Regents Tackle Cash Shortage

    Chancellor Marye Anne Fox addresses the incoming freshman class at the 2008 Welcome Convocation and Dinner event Sept. 21 on RIMAC Field. This year saw the largest number of applications in campus history, with a total of 19,690 freshman applicants admitted for fall 2008 and winter 2009. The magnitude of the university’s ever-growing applicant pool has UC officials worried over whether the 10-campus system will be able to support such continued growth, considering the stagnancy of state funding.

    Following the longest budget impasse in California state history, legislators early last week signed the final draft of the 2008-09 state budget, ending an 80-day stalemate over the document and guaranteeing the University of California significantly less funding than petitioned for by the UC Board of Regents in its request earlier this year.

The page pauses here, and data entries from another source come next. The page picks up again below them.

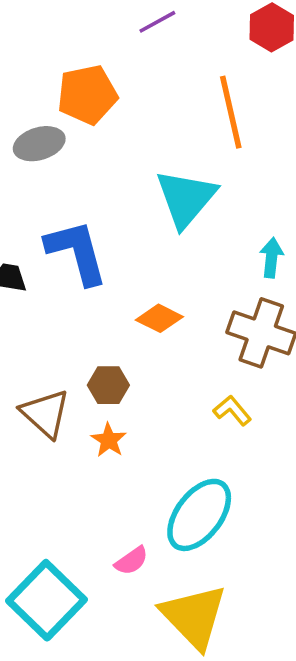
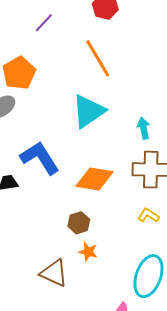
cyan triangle: (186, 198) -> (88, 111), turned 33
orange diamond: (159, 318) -> (95, 179), size x1.5
brown triangle: (45, 413) -> (54, 273), moved

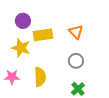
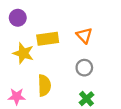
purple circle: (23, 21) -> (18, 18), moved
pink star: (12, 77) -> (17, 96), moved

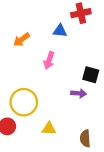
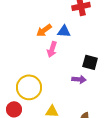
blue triangle: (60, 31) -> (64, 31), moved
orange arrow: (22, 40) -> (44, 30), moved

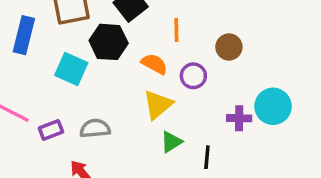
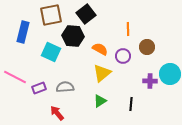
orange line: (176, 30) -> (128, 29), moved
brown circle: (229, 47) -> (147, 47), moved
green triangle: (171, 142) -> (100, 101), moved

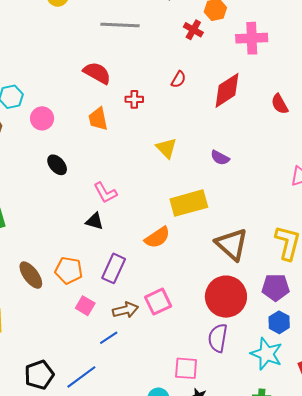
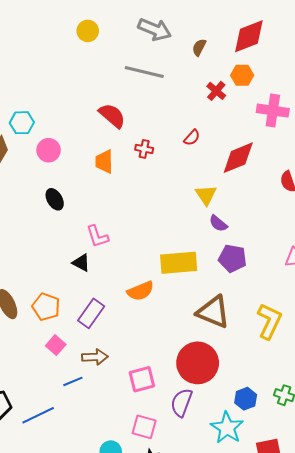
yellow triangle: (166, 148) -> (206, 195), moved
brown triangle: (232, 244) -> (213, 312), turned -30
purple pentagon: (276, 287) -> (233, 258), moved
pink square: (158, 302) -> (142, 379), moved

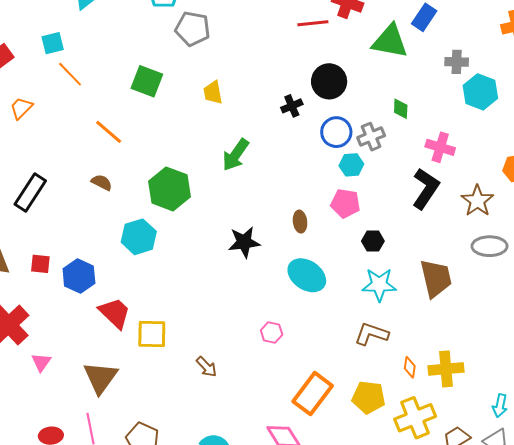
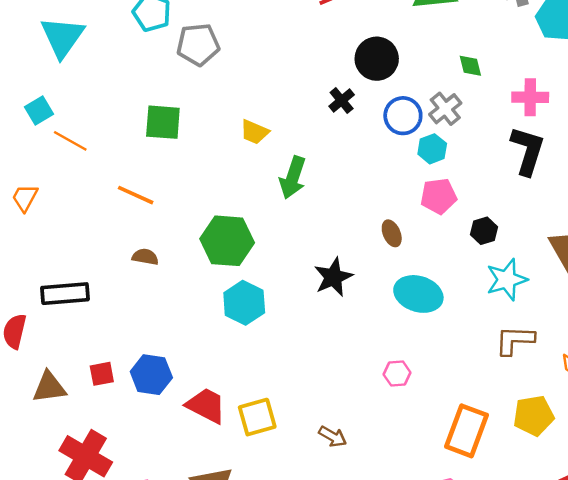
yellow trapezoid: (213, 93) -> (254, 132), moved, turned -40
black rectangle: (30, 192) -> (65, 294), turned 69
cyan hexagon: (139, 237) -> (244, 303), moved

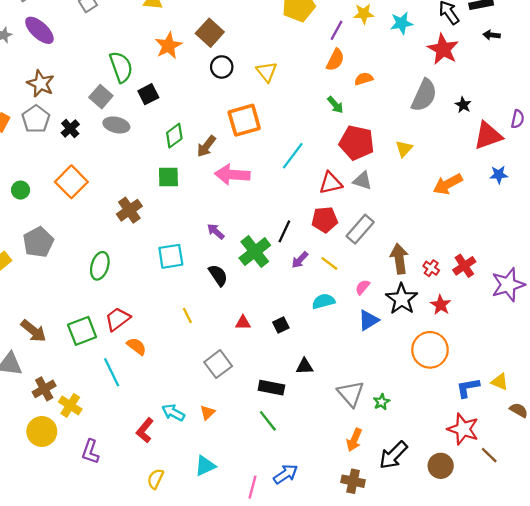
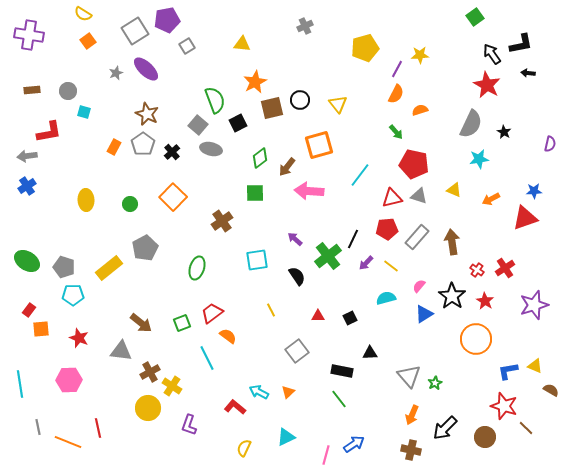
cyan star: (402, 23) -> (479, 159), moved
brown square: (210, 33) -> (272, 108), moved, turned 35
red triangle: (488, 136) -> (525, 218), moved
yellow triangle: (404, 149) -> (454, 190), moved, turned -49
orange arrow: (448, 184) -> (491, 199), size x0.7
brown arrow: (399, 259) -> (452, 242), moved
purple star: (508, 285) -> (534, 305), moved
green square: (82, 331) -> (182, 323), size x0.7
red L-shape: (145, 430) -> (235, 407), turned 90

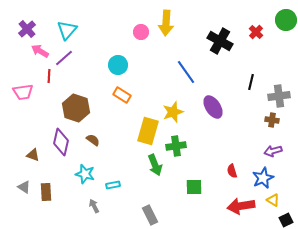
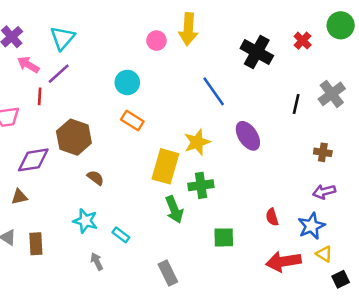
gray cross: (279, 96) -> (332, 94), moved, turned -30
purple diamond: (61, 142) -> (33, 160), moved, turned 68
brown triangle: (33, 155) -> (19, 197), turned -32
cyan rectangle: (113, 185) -> (121, 235), turned 48

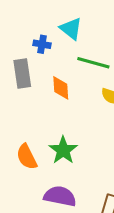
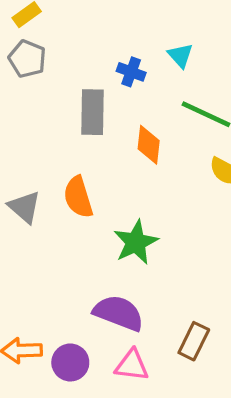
cyan triangle: (71, 29) -> (180, 55), size x0.7
orange semicircle: (27, 157) -> (78, 197), moved

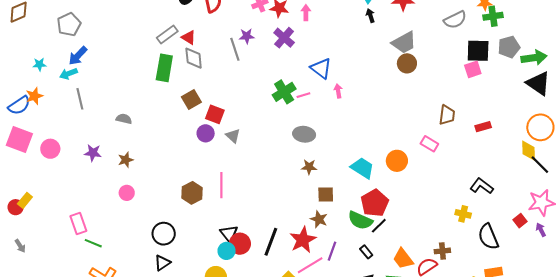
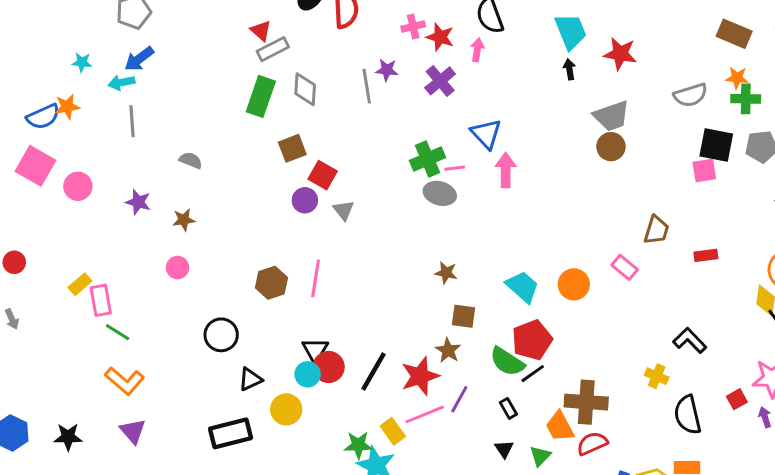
red triangle: (189, 37) -> (261, 31), moved
pink arrow: (338, 91) -> (506, 170), size x1.6
gray ellipse: (304, 134) -> (440, 193), moved
yellow rectangle: (25, 200) -> (80, 284), moved
brown cross: (442, 251) -> (586, 402), moved, size x1.8
black triangle: (162, 263) -> (250, 379), moved

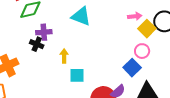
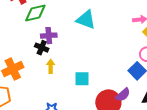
yellow arrow: (64, 56) -> (51, 66), moved

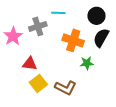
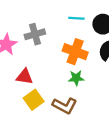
cyan line: (58, 13) -> (76, 18), moved
green star: (87, 63) -> (76, 78), moved

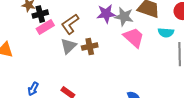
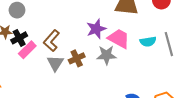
purple star: (106, 14) -> (96, 29), moved
gray star: (124, 17) -> (107, 55), moved
cyan semicircle: (166, 33) -> (148, 41), moved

    Maintaining essentially the same amount of funding the UC system was allotted in the previous fiscal year, the new state budget sets the university’s operating funds at a total of $3.256 billion. This fall, approximately 5,000 new students entered the UC system, an enrollment figure university officials say will be hard to maintain in the future.

    “It is difficult to conceive how the university could continue taking additional students year after year when the state is not providing the funding to support this additional enrollment,” UC Vice President for Budget Patrick Lenz said.

    The UC system kept its promise to enroll all eligible students this academic year, but dwindling state funds will likely jeopardize the continued success of this guaranteed admissions policy.

    “We believe very strongly that the state needs to be funding public higher education at a level commensurate with our needs if our institutions are to continue serving the people of California well,” Lenz said.

    Because the signing of the budget was so delayed, the UC system has immediately begun scrambling to find wasys of cutting campus costs so as to best fulfill obligations to both students and staff.

    “Since the governor signed the budget this past week, it is difficult to project what cuts will have to occur at the campus level,” Lenz said. “[The University of California] must protect the quality of education delivered to our students to ensure reasonable class size, the ability for students to get the course sections they need and the opportunity to graduate in a timely manner.”

    While the final state budget does restore almost $100 million that was originally scheduled to be cut from the university’s budget, campus officials are still hard-pressed to compensate for the lack of a projected $100-million funding gap by utilizing reserve funds and cutting back on spending to mediate a variety of costs, including those stemming from inflation.

    “The year-to-year funding from the state in the UC budget was reduced by only $20 million,” Lenz said. “However, the additional enrollment growth, current compensation costs, increasing health benefits and increasing energy costs will require campuses to find over $100 million to support these costs.”

    As the budget stalemate dragged on in the Legislature, anxiety arose over how the UC system would cope with the lack of a finalized budget at the start of the 2008-09 academic year. The regents’ final budget could not be officially enacted until a signed state budget had been produced.

    Had the impasse continued, the UC system would have resorted to the use of “non-state” resources, including student fees, research funding and endowment funds, Lenz said.

    “State funding pays for the core educational program at [the University of California], but as a whole, the university has a variety of funding sources,” UC Office of the President spokesman Brad Hayward said. “Because of those multiple funding sources, we were able to borrow internally to get through the state budget impasse without a great deal of pain, and that probably would have continued through November.